'Tis the season for the presidential election. In less than one month, our country will be voting to elect a leader that will have a large impact on our future.
Though this decision will effect all citizens of the US, it will have an astronomical effect on millennials and the generations that follow. With this election in particular, it's no secret there are large concerns about our Republican and Democratic nominees.
There are those who have chosen a side, and then, there are those who are standing here, scratching our heads, wondering how in the hell we got here and where we're supposed to go now.
Now, personally, I won't voice my opinion on social media — not to a serious extent, at least.
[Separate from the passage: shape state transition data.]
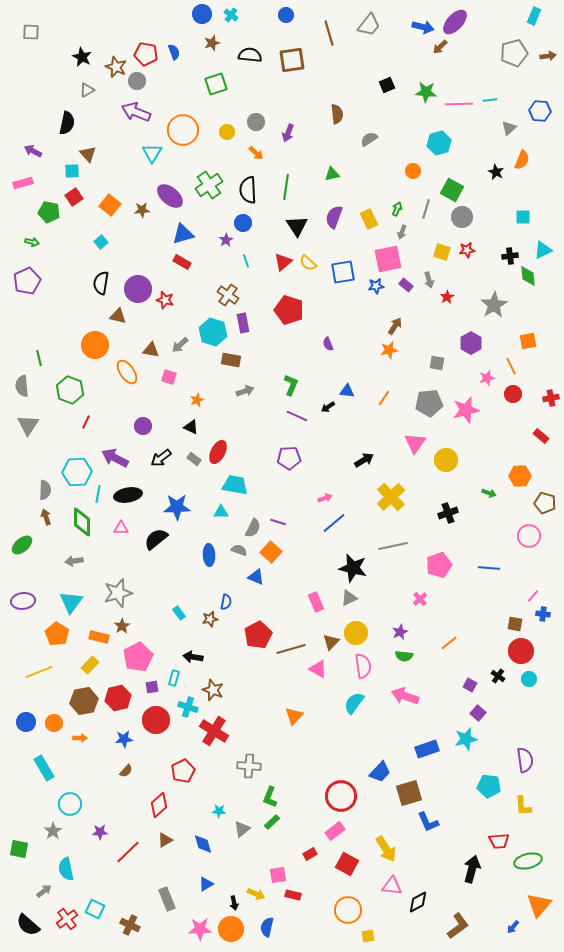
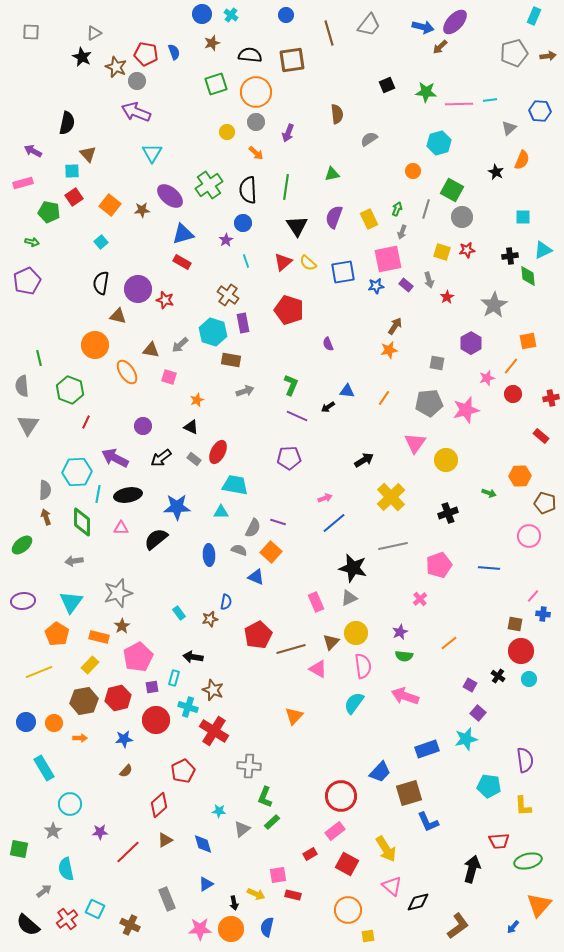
gray triangle at (87, 90): moved 7 px right, 57 px up
orange circle at (183, 130): moved 73 px right, 38 px up
orange line at (511, 366): rotated 66 degrees clockwise
green L-shape at (270, 797): moved 5 px left
pink triangle at (392, 886): rotated 35 degrees clockwise
black diamond at (418, 902): rotated 15 degrees clockwise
I may post a funny jab or a witty meme I find all too relatable, but what I'm saying is, I won't go “all out” with voicing my opinion, but you'll have a pretty solidified idea of whom I'm voting for, and I try to leave it at that.
But alas, every presidential-election year, social media is fueled with the world's most annoying people. And it's usually because of these elections that my social media “friends, but not really friends” list slowly decreases.
Why, you ask? Well, if you have any sort of social media outlet at all, I'm sure you'll recognize a few, if not all, of these people you'll delete when it comes time to vote for our next president.
The flip-flopper is the most frustrating culprit of them all because they can't seem to pick a side or political party (That is, if they even know who is running for president at all).
They will repost, retweet, share statuses and talk about how much they support one candidate or belief, and the next thing you know, they'll quickly switch to promoting another belief that's actually endorsed by the other candidate.
They can't stick to a solid decision, but they will pretend to know everything they are talking about. These people get deleted faster than Hillary's emails.
The All-Talk, No-Action
They will comment and post away about their views and how right they are. They will cut down any view you hold in opposition, and even after the election, they will continue to complain.
These are also the people who were “too busy to vote,” “couldn't get off of work” or one of the other excuses they will make up as to why they decided not to cast a ballot. (Hello? It's called an absentee ballot.)
Regardless, these people don't take the time to be a functioning, contributing member of society, so I don't take my time being their friend and/or follower.
The Tunnel Vision
I mean, you likely already know "The Tunnel Visions" are the extremists — the ones that have a view, an opinion and are always right. Their candidate can do no wrong and is clearly the only choice.
I vote these people get kicked off the internet. They are what's wrong with politics because they leave no room for compromise. Usually, they've always voted the same way and will quickly dismiss any sort of progress or change.
If you come across one of these people, do what you can to avoid them. It will be the quickest way to lose patience, and the argument will have no winner.
This one's self-explanatory. These people are the ones who act like they have an opinion but have no evidence to support their claims. They are either willfully uneducated, refuse to vote or they vote without having a solid foundation on which they base their decisions.
Sometimes, they can be spotted as the person voting a certain way because of their friends, or their loved ones, or they only watch one news station that supports only one candidate. No one has time for this kind of negligence, especially with the candidates we are facing in November.
I'm sure this list could go on, but that would be more annoying than Trump talking over Clinton at every debate.
To all my friends who survived my friends list this voting season, congratulations. And to everyone educated and involved this election, see you at the polls.